Runs with different sample rates
When using merge not all runs need to have the same sample rate, but you need to set new_sample_rate
to the common sample rate for the combined runs. This will decimate the data by first applying an iir filter to remove aliasing and then downsample to the desired sample rate. This mimics scipy.signal.decimate.

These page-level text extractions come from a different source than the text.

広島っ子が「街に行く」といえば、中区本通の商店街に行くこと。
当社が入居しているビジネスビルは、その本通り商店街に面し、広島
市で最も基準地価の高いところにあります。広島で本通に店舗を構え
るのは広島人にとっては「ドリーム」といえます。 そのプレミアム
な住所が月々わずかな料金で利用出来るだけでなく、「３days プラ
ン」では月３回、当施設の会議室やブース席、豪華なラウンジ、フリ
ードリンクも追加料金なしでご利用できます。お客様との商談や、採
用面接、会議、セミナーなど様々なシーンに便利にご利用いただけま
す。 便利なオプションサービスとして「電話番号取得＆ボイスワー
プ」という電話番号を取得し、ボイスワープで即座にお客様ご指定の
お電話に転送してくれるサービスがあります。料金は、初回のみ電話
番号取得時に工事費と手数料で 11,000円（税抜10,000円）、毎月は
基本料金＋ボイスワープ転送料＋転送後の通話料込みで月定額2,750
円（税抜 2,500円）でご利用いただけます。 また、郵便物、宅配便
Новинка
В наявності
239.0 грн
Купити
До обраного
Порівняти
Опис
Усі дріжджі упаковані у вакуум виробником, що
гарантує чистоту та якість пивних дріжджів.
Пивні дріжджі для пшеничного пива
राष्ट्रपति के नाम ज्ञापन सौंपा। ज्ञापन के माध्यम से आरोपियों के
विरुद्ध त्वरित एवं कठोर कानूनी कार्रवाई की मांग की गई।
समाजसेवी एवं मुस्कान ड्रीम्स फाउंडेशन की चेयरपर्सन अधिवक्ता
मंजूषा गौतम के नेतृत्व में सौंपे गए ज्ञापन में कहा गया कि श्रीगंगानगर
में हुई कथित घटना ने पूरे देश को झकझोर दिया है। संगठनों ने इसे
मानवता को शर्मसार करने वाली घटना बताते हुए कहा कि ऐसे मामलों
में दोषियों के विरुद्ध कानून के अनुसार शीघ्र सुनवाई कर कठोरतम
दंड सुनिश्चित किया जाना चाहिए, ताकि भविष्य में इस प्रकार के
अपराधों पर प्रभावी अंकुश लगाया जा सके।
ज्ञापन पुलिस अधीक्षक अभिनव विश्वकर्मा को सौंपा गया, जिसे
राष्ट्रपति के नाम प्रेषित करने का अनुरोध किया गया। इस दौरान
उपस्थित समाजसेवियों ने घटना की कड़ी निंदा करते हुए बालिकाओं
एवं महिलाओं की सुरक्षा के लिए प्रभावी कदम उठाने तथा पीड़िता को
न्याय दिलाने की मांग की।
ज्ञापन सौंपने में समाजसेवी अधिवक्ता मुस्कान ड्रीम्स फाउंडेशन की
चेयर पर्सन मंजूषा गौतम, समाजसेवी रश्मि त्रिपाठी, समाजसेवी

Change interpolation method
To change how gaps are interpolated change the gap_method
parameter. See (scipy.interpolate.interp1d)[https://docs.scipy.org/doc/scipy/reference/generated/scipy.interpolate.interp1d.html]
Options are
‘linear’
‘nearest’
‘nearest-up’
‘zero’
‘slinear’ (default)
‘quadratic’
‘cubic’
‘previous’
‘next’
[18]:
merged_run = run.merge(run_02, new_sample_rate=1, gap_method="slinear")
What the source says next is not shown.